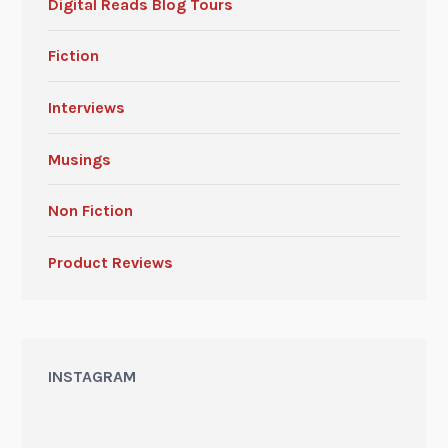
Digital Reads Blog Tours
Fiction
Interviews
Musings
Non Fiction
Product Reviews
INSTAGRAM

--

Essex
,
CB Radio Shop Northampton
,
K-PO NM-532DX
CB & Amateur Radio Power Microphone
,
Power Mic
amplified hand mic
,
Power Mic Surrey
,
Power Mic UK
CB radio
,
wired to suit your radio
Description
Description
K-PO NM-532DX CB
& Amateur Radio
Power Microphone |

**Directions for this task**:
Read the entries above, then pull out the lines that include "Power".

**Solved exercise**:
CB & Amateur Radio Power Microphone
Power Mic
Power Mic Surrey
Power Mic UK
Power Microphone |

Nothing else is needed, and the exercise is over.